- [YOUR GOAL]: Write the data out again, character for character, with no images.

- [RAW DATA]:
== Segment start ==
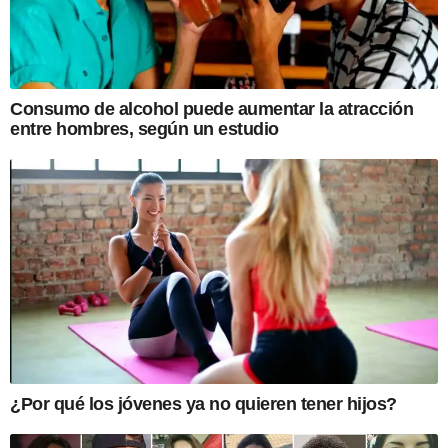
Consumo de alcohol puede aumentar la atracción
entre hombres, según un estudio
¿Por qué los jóvenes ya no quieren tener hijos?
== Segment end ==
- [ANSWER TO THE EXERCISE]:
Consumo de alcohol puede aumentar la atracción
entre hombres, según un estudio
¿Por qué los jóvenes ya no quieren tener hijos?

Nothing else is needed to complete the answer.